What to produce — Set down exactly the lines below between the line holding "Qui suis-je?" and the line holding "Mentions légales et confidentialité", inclusive; no other line belongs in the answer.

════════

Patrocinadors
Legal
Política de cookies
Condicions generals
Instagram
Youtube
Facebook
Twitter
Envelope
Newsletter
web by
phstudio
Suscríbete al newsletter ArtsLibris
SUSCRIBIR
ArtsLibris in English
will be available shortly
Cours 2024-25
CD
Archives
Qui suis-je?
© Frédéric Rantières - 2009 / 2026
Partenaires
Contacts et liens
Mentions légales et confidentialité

════════

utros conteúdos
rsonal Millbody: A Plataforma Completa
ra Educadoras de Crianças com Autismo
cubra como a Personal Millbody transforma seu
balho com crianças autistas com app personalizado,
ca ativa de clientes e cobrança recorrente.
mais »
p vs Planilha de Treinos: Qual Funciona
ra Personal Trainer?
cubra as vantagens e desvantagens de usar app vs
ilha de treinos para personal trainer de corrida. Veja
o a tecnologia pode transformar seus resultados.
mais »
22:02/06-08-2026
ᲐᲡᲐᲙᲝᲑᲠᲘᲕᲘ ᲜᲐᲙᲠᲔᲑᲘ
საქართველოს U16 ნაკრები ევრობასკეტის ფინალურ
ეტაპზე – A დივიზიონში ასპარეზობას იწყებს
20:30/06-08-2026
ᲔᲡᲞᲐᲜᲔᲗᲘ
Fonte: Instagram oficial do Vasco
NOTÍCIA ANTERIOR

════════

Written reply —
Qui suis-je?
© Frédéric Rantières - 2009 / 2026
Partenaires
Contacts et liens
Mentions légales et confidentialité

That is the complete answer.